Apply this function to estimate the confidence intervals on our artificial data.

#### d) Diagnostics 2: The $R^2$ score.

Write a function that takes as input a ground truth vector y, its prediction y_hat, and computes the $R^2$ value of that prediction! Does your model explain most of the variance in the artificial data?

### Task 2: Predicting Student Performance

We revisit the student performance dataset from last week's exercise and aim to estimate the exam performance in math. In this task you may use statsmodels!

#### a) Data Preprocessing

Load the student performance data into a dataframe. Since we want to estimate students performance in math, separate this column from the dataframe. On the remaining columns, transform, i.e. dummy-code all categorical columns as explained in lecture. Further, check for collinearities. If a pair of highly correlated columns (i.e. pearson correlation > 0.9) is given, remove one of these columns from the predictors. Remember to add a constant term afterwards.

#### b) Learning a simple regression model

Apply statsmodels to estimate the exam performance in math from all other columns, without any column interactions. Remember to use a constant term, and properly transform categorical variables. Which significant effects do you observe?

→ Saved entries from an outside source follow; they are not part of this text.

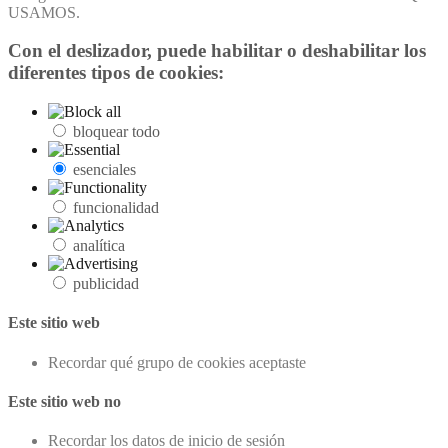
USAMOS.
Con el deslizador, puede habilitar o deshabilitar los
diferentes tipos de cookies:
bloquear todo
esenciales
funcionalidad
analítica
publicidad
Este sitio web
Recordar qué grupo de cookies aceptaste
Este sitio web no
Recordar los datos de inicio de sesión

#### c) Adding interactions
Apply statsmodels to fit a regression model that in addition to the previous model further considers an interaction term between the test preparation curse and each of the continuous columns that are left from the preprocessing. Thus, first add these columns to your predictor matrix, and then compute the corresponding model.
Does this interaction yield an improvement or rather cause problems?

#### d) Optimizing adjusted R^2

Implement a forward selection routine that takes as input a matrix $X$ of predictors, the index of the constant column in $X$, and a target vector $y$, and returns a submatrix of predictors that produces the optimal adjusted R^2 value, plus a vector of the corresponding column indices, the corresponding parameter vector beta, and the optimal adjusted R² value.
Apply this function on the predictor matrix from part c). Which predictors are left?

#### e) Checking residuals
Create a residual plot of your final model and give an interpretation of what you observe!